Climate Change Coalition Warns Governments Against Global Cap on Emissions

As the eleven thousand participants in the United Nations Climate Change Conference descend on Poznan, Poland, this week, a coalition of 50 civil society organisations from 38 countries is warning governments against opting for strategies that would “do little to protect humanity against the threat of climate change but would drastically increase the threat of global economic catastrophe.”

The Civil Society Coalition on Climate Change ( of which the New Zealand Business Roundtable is a member, has today released a new report with a stark message to governments about the economic flow-on effect, particularly on poorer countries, of adopting a global cap on emissions.

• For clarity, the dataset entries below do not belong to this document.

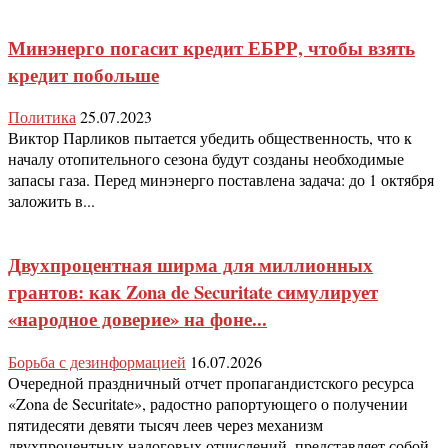
Минэнерго погасит кредит ЕБРР, чтобы взять
кредит побольше
Политика
25.07.2023
Виктор Парликов пытается убедить общественность, что к
началу отопительного сезона будут созданы необходимые
запасы газа. Перед минэнерго поставлена задача: до 1 октября
заложить в...
Двухпроцентная ширма для миллионных
грантов: как Zona de Securitate симулирует
«народное доверие» на фоне...
Борьба с дезинформацией
16.07.2026
Очередной праздничный отчет пропагандистского ресурса
«Zona de Securitate», радостно рапортующего о получении
пятидесяти девяти тысяч леев через механизм
двухпроцентных налоговых отчислений, представляет собой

Describing the idea as “economic lunacy”, the report’s author, Professor Julian Morris, said a global cap would divert resources into “low carbon” technologies and away from more productive uses.

“This would slow economic growth and harm the ability of the poor to address the real problems they face every day, such as diseases, water scarcity, and inadequate nutrition”, said Professor Morris.

The report canvases policy options available to governments and concludes that adaptation, coupled with improving the institutions that enable economic growth, is likely to be the best response to gradual warming. It further suggests that one approach to addressing the remote but possible threat of catastrophic warming would be to incentivise investment in geoengineering, and advises governments ‘hell bent’ on limiting carbon emissions to consider a tax on emissions rather than a cap and trade scheme.

Business Roundtable executive director Roger Kerr said the report, titled Which Policy to Address Climate Change? was a timely and valuable addition to the debate on what constitutes an appropriate response to climate change.

“We have long held the view, as set out in the attached submission, that a cap and trade scheme of the type being considered in New Zealand would impose heavy costs on households, businesses and the economy. It is also likely to discourage investment and lead to losses in business confidence and jobs.

“It is to be hoped that common sense will prevail in Poznan and that a few European ministers will not succeed in imposing further pain on countries already struggling with much more serious problems”, said Mr Kerr.